Re: publicity: tech. writing in America

Subject: Re: publicity: tech. writing in America
From: Debbie Campbell <dcamp -at- CS -dot- RICE -dot- EDU>
Date: Tue, 6 Sep 1994 09:09:56 -0600

Hi Sandra,

My response to your posting about tech. writing in America got a little long,
so I thought I'd preface it with a summary:

I. One Problem - "Technical writing, what's that?!"
II. Another Problem - credentials vary
III. My Solution - stay informed and lead workshops

I. One Problem

I have found that most people in the States are unaware of our profession.
In fact, it was only a few years ago that I first learned about technical
writing. When a friend suggested that I consider getting into technical
writing, I said, "Technical writing, what's that?!" When she explained, I
replied, "Oh, come on, nobody's gonna pay me to write!" When she insisted
that people do indeed get paid to write, I began looking into it and found
a whole "undiscovered country."

II. Another Problem

Another problem facing tech. writers on this side of the pond is that the
credentials of people who call themselves technical writers vary greatly. In
my investigation of the field, I was surprised to learn that you can get a
Ph.D. in technical writing, although I can't say that I know anyone who holds
that degree. At the other end of the spectrum, we have people like the young
woman -- *a potential supervisor* -- I met during a job interview:

[begin East Texas accent]

Well, ah didn't go to college; ah fell in luv, got married, and had
bay-bies; but ah can yews the computer real good, so they're gonna
mayke me a technical writer."

[end East Texas accent]

I wanted to run screaming, but I simply smiled and later turned down their

III. My Solution

I'm sure other writers will tell you what they're doing to solve these
problems. Here are my solutions:

(1) I try to keep up with the latest challenges facing tech. writers.
Following this newsgroup, attending seminars, and belonging to STC helps.

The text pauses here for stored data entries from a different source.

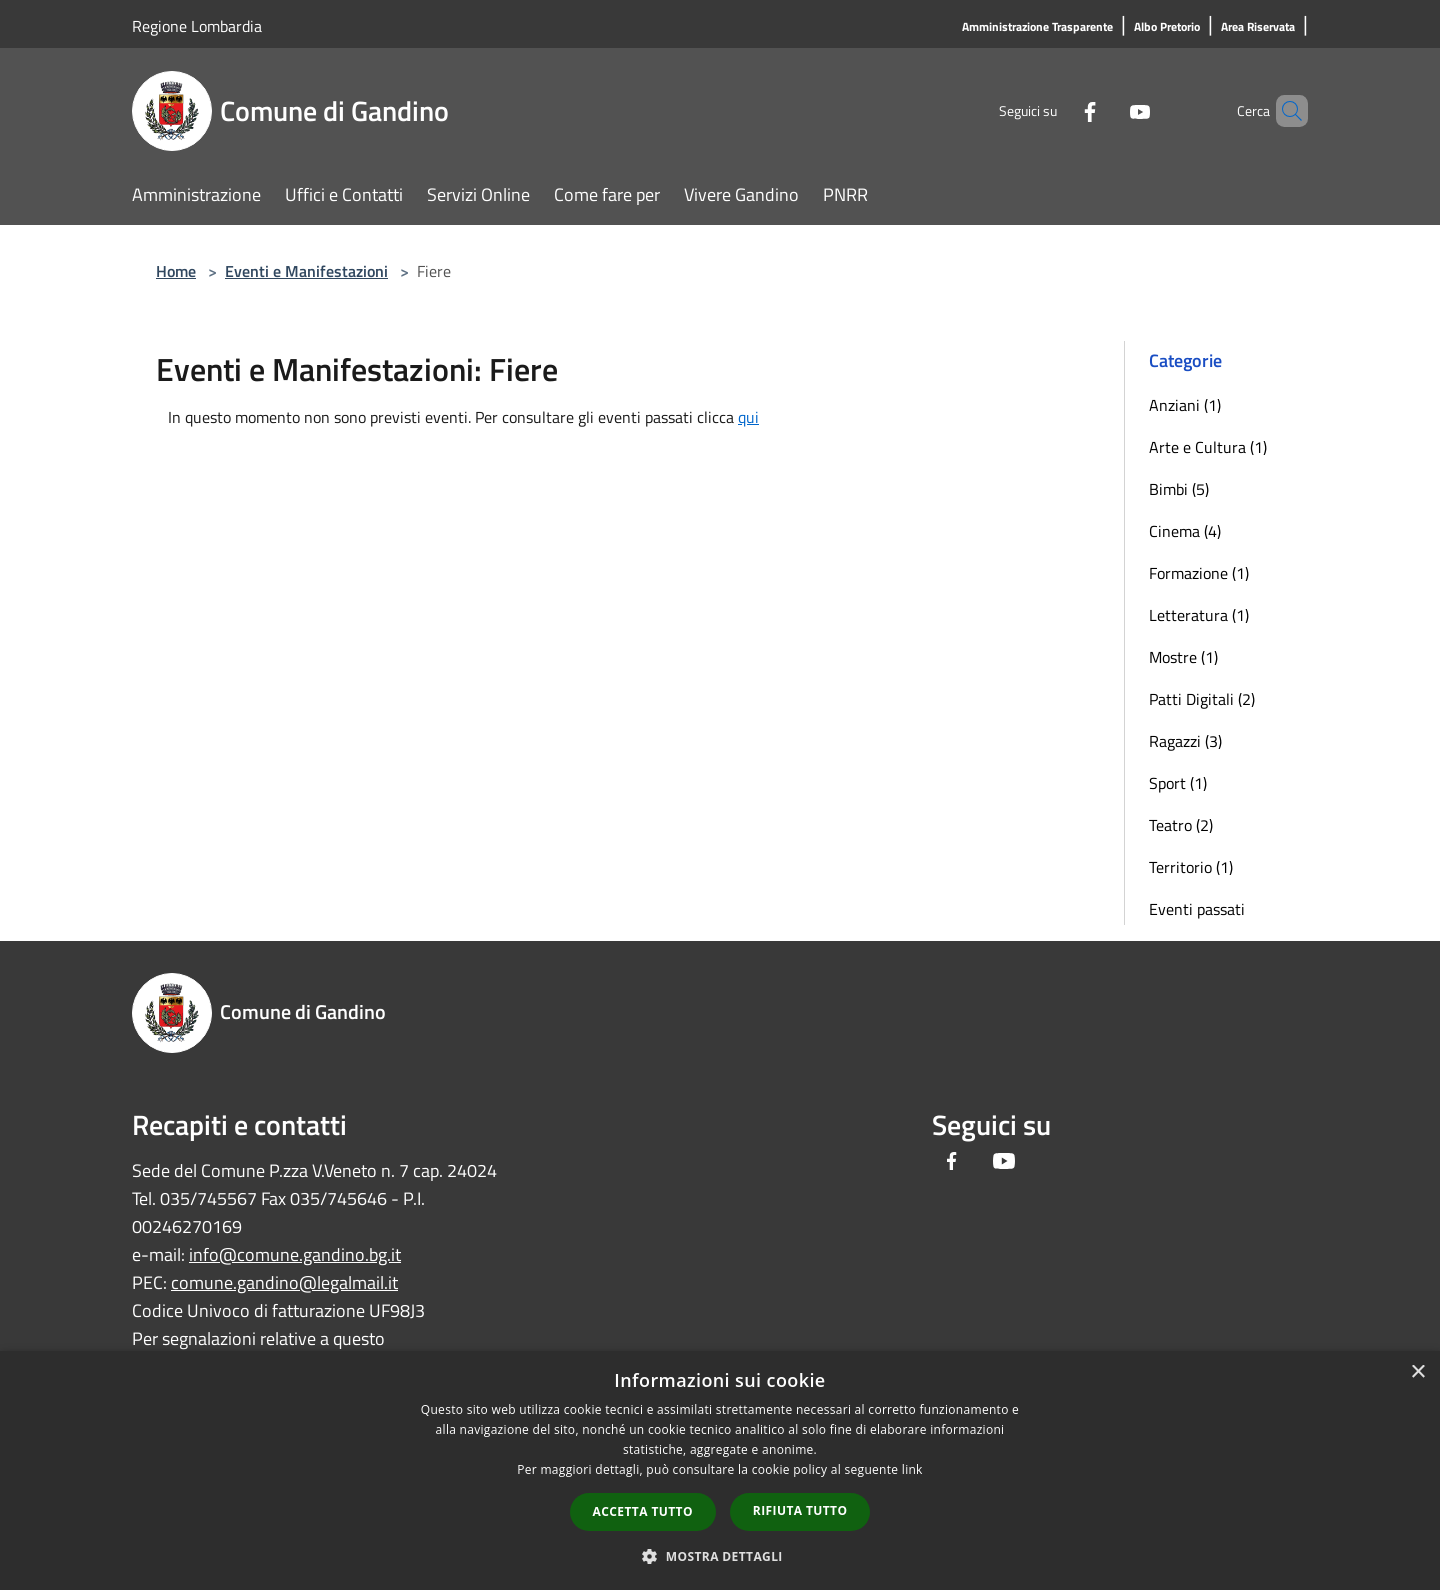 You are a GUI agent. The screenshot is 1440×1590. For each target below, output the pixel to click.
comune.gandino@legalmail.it (284, 1282)
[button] (720, 1556)
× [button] (1417, 1372)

(2) I "force" the researchers, programmers, and students I work around
to attend a series of informal workshops on technical communication.
Like me a few years ago, these people have no idea what tech. writers
do. Furthermore, they were trained, as most of us were, in the literary
style and have no concept of minimalism, multiculturalism, E-prime, etc.

(3) Once a year, I attend a conference for junior high school girls, where
women from all professions present workshops on the various opportunities
available to young women today. (This conference is sponsored by the
American Association of University Women (AAUW).)

I'm looking forward to reading about other writers' solutions.